WHAT IS REQUIRED:
Before returning the data, strip out the pictures and keep everything else exactly the same.

TASK MATERIAL:
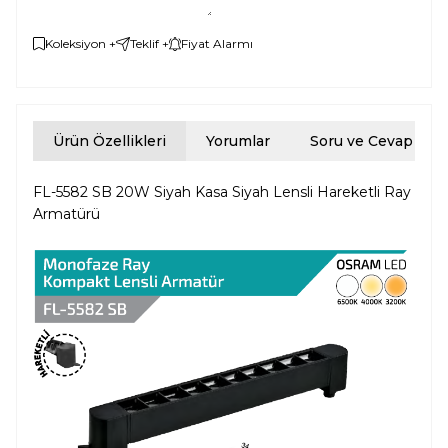
Koleksiyon +
Teklif +
Fiyat Alarmı
Ürün Özellikleri
Yorumlar
Soru ve Cevap
FL-5582 SB 20W Siyah Kasa Siyah Lensli Hareketli Ray
Armatürü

TASK ANSWER:
Koleksiyon +
Teklif +
Fiyat Alarmı
Ürün Özellikleri
Yorumlar
Soru ve Cevap
FL-5582 SB 20W Siyah Kasa Siyah Lensli Hareketli Ray
Armatürü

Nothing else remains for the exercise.